The New Yorker reports that President Trump made Vice-President Mike Pence watch him issue pardons for several hours to see how it is done.
"Trump pardoned a number of disgraced political figures and former reality-show cronies for the sole purpose of training Pence in the art of issuing pardons.
"After signing pardon after pardon while Pence looked on intently, Trump commanded the Vice-President to sign a 'practice pardon' to prove that he wouldn't mess anything up."
Make of this what you will. Yes, this is satirist Andy Borowitz again, staying ahead – but only just – in a scenario that becomes increasingly bizarre.
MORE drama with the FBI. An agent was dancing with enthusiasm and abandon in the Mile High Spirits and Distillery Bar in Denver, Colorado, according to Sky News.

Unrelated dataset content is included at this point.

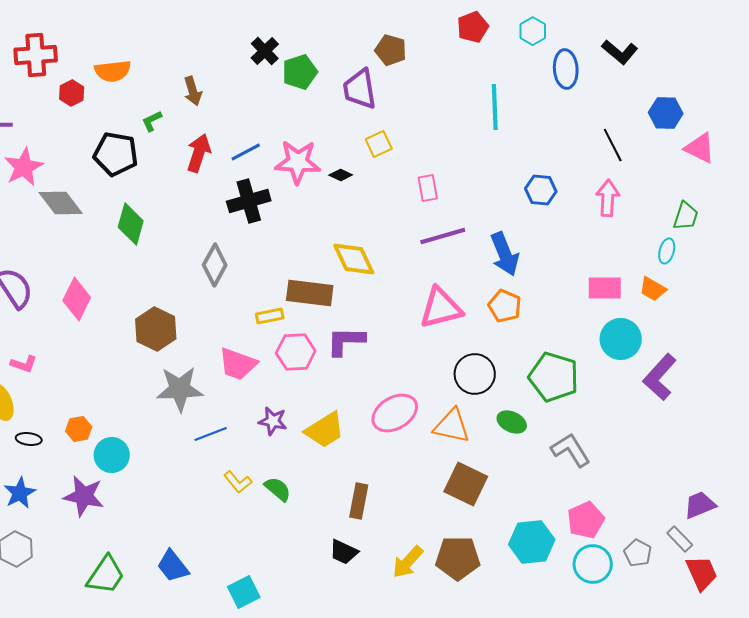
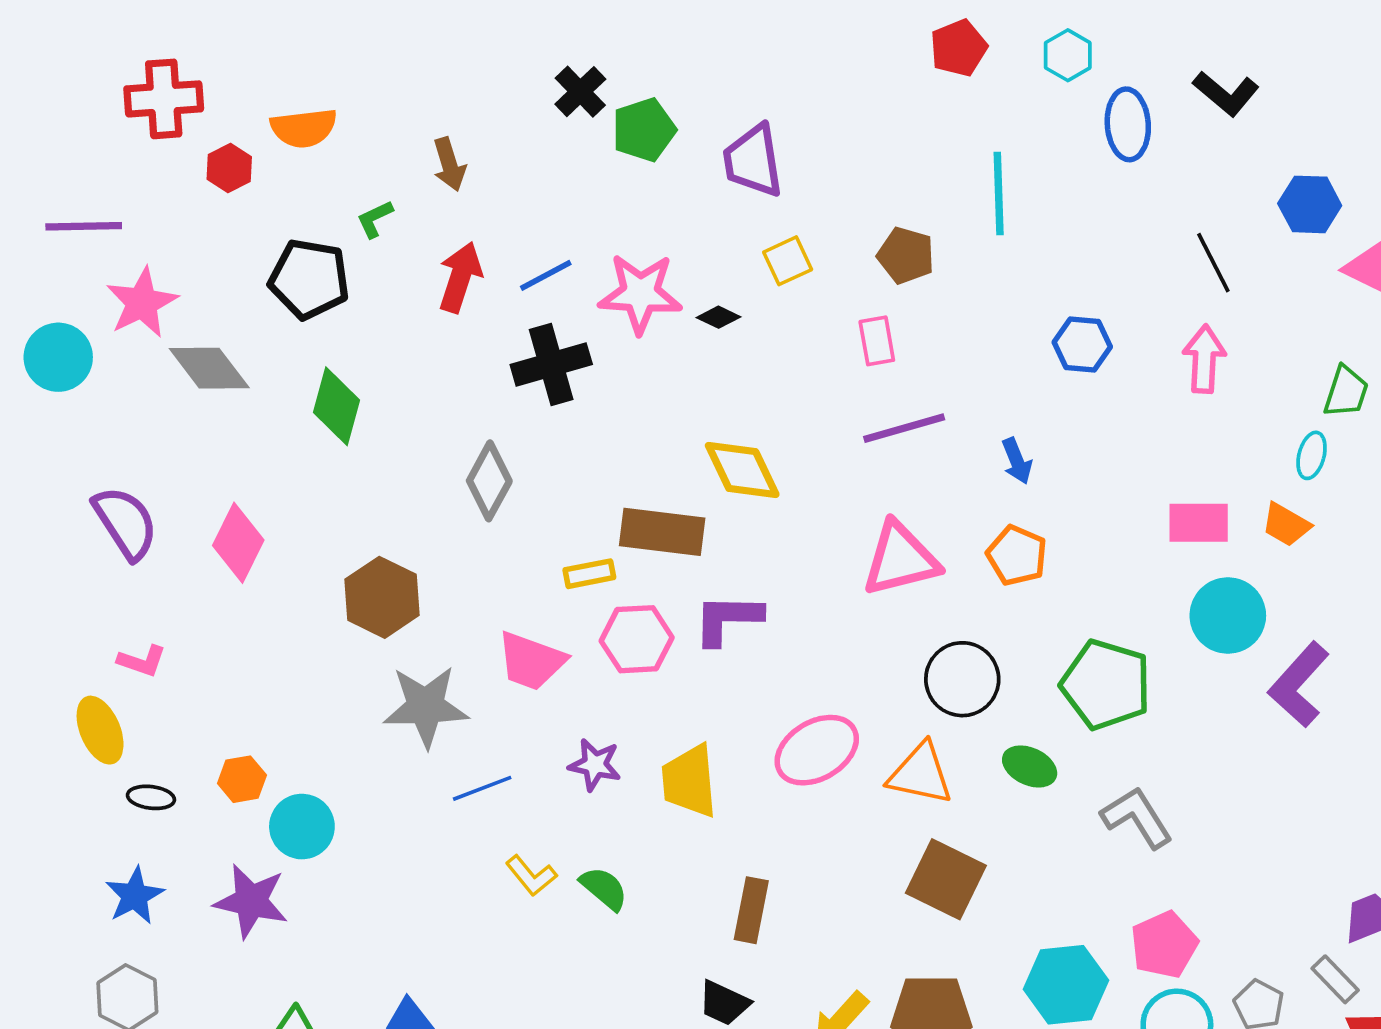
brown pentagon: (391, 50) -> (906, 255), moved
blue arrow: (505, 254) -> (1017, 461), size x0.6
yellow trapezoid: (325, 430) -> (689, 781), turned 117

He did a backflip. His gun fell from his waistband holster. As he grabbed at it on the floor, a shot went off, hitting a fellow in the watching crowd, in the shin.
The victim was carted off to hospital. The FBI man lost his enthusiasm for dancing. The incident is believed to be unconnected to the Russia investigation.
OVERHEARD in the Street Shelter for the Over-Forties: "I've been on the phone for ages trying to book tickets for an Elvis tribute event, but it keeps asking me to press 1 for the money, 2 for the show …"
THE recent item on cheese rolling in Gloucestershire brought back childhood memories for reader Sheila Astill.
She was born and brought up in the Cotswolds, not far from Cooper's Hill, where they run and roll down the steep incline every year for the prize of a Double Gloucester cheese.
She remembers it very well. Many cheese rollers end up in hospital with broken arms and legs. The West Country of England is also the home of scrumpy – rough cider – and a place of much merriment.
Too right, Sheila, one of the nicest parts of England – Herefordshire, the Forest of Dean, Simmonds Yat, the lovely accents – Somerset is pronounced Zummerzett – and not to forget the scrumpy.
Yew can 'ave 'er,
Oi don't want 'er,
Er's too fat for Oi …
HE TAKES her home after their first date. He asks if he can come inside.
"Absolutely not! Not on the first date."
"How about on the last date?"
Her own mother lived the latter years of her life in the horrible suspicion that electricity was dripping invisibly all over the house.